Erneut mehr als 500 neue Infektionen in China
Die Zahl der Opfer und Infizierten durch das Coronavirus stieg in China weiter an. Wie die Pekinger Gesundheitskommission mitteilte, kamen weitere 71 Menschen durch die Covid-19 genannte Krankheit ums Leben. Die Gesamtzahl der Opfer in China stieg damit auf 2663. Die Zahl der nachgewiesenen Infektionen kletterte um 508 auf 77.658.
Bis auf drei Todesopfer und neun Infektionen wurden sämtliche neue Fälle in der besonders schwer betroffenen Provinz Hubei gemeldet, wo das Virus ursprünglich in der Millionenmetropole Wuhan ausgebrochen war. Außerhalb des chinesischen Festlands sind im Rest der Welt bislang mehr als 2300 Infektionen bekannt.
Weiterer "Diamond Princess"-Passagier tot
In Japan starb ein weiterer Passagier an Bord des Kreuzfahrtschiffes "Diamond Princess". Medienberichten zufolge war die betroffene Person in ihren 80ern in ein Krankenhaus gebracht worden, wo sie starb. Es ist der vierte Todesfall unter den Passagieren des Schiffes. Insgesamt hatten sich mehr als 690 Passagiere und Crewmitglieder mit dem Virus infiziert, darunter auch ein deutsches Ehepaar.
Auch im Iran erhöhte sich die offizielle Zahl der durch das Virus Getöteten auf 14: Die Behörden der Islamischen Republik meldeten, dass zwei an Corona erkrankte Menschen gestorben sind.

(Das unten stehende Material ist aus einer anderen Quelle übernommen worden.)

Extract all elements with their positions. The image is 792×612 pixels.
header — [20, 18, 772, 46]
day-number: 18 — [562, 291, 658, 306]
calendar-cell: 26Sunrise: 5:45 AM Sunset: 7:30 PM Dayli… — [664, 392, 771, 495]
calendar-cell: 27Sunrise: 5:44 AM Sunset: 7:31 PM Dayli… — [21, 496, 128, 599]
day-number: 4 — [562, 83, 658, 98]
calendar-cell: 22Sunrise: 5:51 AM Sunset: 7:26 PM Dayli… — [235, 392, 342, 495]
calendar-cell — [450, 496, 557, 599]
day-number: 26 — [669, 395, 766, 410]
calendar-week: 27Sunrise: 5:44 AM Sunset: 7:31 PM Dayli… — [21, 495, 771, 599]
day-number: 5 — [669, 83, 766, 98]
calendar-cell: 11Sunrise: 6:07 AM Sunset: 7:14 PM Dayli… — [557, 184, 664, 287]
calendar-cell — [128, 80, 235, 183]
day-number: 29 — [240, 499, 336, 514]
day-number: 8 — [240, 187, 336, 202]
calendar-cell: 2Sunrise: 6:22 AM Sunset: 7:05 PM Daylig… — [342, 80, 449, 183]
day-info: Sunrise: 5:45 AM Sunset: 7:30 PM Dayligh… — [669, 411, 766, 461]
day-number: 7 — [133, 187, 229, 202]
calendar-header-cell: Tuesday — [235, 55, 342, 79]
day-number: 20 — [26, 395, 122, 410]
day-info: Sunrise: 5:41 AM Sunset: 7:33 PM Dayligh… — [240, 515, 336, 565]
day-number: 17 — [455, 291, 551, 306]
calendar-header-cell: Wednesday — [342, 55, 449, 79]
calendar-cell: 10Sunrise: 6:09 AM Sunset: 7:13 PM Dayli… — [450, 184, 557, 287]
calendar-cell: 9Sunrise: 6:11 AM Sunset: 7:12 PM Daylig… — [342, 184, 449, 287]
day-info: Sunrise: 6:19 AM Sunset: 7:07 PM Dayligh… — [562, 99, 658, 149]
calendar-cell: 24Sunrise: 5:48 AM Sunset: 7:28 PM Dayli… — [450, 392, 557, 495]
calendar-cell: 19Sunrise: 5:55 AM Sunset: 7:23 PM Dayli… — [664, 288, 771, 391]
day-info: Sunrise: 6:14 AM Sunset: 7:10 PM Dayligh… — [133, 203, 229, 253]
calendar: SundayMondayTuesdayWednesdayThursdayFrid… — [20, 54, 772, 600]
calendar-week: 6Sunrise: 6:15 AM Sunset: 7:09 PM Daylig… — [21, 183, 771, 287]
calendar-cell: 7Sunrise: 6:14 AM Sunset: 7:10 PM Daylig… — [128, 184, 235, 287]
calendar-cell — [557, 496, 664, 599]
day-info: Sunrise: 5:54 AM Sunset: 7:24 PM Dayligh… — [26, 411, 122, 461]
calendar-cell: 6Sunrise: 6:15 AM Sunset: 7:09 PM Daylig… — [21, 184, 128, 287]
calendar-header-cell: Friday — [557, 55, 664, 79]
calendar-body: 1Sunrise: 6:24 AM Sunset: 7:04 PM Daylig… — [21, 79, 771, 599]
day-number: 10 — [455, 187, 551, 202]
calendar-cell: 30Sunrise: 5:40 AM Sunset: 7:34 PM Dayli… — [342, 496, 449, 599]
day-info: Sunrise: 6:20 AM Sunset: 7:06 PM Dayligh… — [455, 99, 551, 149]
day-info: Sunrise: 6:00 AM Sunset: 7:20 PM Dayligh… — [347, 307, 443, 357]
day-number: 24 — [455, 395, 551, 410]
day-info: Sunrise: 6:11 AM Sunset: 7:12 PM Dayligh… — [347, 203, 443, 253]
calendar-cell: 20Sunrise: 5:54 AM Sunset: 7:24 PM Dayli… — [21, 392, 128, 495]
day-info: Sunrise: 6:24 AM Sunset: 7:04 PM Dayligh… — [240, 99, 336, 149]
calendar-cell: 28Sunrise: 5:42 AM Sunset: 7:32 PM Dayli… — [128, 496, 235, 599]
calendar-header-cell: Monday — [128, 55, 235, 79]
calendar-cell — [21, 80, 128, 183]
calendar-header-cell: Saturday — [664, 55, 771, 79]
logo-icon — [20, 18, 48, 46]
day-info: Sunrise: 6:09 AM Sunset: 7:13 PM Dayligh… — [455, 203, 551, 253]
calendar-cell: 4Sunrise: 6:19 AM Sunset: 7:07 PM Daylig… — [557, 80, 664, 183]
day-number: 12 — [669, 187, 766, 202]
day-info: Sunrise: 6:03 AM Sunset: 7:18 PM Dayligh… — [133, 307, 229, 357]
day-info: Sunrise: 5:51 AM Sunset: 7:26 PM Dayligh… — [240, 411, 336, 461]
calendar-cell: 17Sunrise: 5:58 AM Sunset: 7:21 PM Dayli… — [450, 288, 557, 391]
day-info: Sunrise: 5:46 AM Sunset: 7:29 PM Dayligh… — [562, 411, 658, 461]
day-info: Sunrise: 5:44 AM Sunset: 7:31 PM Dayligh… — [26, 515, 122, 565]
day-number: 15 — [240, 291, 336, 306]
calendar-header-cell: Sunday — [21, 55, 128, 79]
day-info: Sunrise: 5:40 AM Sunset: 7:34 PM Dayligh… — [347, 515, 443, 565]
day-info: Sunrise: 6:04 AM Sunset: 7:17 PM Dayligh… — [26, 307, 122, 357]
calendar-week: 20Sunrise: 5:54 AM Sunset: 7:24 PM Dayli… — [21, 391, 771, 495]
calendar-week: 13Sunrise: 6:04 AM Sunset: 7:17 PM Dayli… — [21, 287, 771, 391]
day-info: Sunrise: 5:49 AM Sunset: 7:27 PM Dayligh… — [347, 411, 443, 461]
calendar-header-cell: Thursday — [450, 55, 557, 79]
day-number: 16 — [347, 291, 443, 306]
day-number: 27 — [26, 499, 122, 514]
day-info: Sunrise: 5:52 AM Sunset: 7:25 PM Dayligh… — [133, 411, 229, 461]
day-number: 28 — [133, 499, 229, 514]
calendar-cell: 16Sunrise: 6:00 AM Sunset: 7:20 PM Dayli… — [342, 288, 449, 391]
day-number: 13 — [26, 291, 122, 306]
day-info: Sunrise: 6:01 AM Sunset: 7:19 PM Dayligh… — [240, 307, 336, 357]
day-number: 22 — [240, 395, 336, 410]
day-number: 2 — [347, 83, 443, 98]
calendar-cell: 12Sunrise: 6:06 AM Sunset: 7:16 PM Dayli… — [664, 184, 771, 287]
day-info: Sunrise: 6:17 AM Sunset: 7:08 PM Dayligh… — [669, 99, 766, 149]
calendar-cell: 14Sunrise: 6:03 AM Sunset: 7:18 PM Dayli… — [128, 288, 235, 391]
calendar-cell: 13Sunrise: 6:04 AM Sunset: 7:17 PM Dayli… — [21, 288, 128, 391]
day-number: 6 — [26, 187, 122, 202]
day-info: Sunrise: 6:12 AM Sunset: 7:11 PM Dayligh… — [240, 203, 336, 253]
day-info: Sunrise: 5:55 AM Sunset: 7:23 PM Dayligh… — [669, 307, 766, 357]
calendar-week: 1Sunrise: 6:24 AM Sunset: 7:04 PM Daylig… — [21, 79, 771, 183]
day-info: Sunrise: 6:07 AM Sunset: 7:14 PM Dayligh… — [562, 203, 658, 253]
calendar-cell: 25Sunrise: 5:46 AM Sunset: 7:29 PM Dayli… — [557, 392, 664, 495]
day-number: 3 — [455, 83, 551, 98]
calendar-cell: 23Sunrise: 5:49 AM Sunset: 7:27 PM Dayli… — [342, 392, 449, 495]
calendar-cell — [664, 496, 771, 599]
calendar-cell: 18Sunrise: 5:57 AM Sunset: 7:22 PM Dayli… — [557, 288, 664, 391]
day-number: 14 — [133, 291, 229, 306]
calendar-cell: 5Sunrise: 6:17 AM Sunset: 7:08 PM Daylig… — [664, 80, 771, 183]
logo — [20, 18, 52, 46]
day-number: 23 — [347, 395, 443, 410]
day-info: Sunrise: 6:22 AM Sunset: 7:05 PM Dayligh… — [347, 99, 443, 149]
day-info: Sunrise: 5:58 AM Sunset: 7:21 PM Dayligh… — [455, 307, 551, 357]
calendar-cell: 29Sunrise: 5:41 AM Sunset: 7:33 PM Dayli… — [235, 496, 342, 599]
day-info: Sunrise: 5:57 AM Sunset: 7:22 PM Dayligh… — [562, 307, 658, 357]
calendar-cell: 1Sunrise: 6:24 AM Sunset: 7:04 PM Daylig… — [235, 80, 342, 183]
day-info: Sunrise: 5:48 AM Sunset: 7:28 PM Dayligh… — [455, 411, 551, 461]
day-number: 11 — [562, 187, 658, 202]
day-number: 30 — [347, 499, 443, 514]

Südkorea, wo die Zahl der Infektionen zuletzt sprunghaft gestiegen war, erwägt eine Reduzierung gemeinsamer Militärmanöver mit den USA. Zur Abschreckung Nordkoreas sind dort mehr als 28.000 US-Soldaten stationiert. Der südkoreanische Verteidigungsminister Jeong Kyeong Doo sagte auf einer Pressekonferenz mit Pentagonchef Mark Esper in Washington, in den Streitkräften seines Landes seien bislang 13 Soldaten mit dem Coronavirus diagnostiziert worden. Er sprach von einer "ernsten Lage". Die südkoreanischen Gesundheitsbehörden meldeten im Verlauf des Montags 231 neue Fälle von Infektionen im ganzen Land - der bisher stärkste Anstieg an einem Tag.